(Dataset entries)
'''

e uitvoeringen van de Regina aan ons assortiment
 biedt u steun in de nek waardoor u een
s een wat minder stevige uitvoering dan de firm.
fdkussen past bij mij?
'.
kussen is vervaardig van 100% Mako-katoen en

'''

Work instructions —
Reproduce nothing but the lines from the line containing "s een wat minder" to the last line of the data, each exactly as written.

Response for this exercise —
s een wat minder stevige uitvoering dan de firm.
fdkussen past bij mij?
'.
kussen is vervaardig van 100% Mako-katoen en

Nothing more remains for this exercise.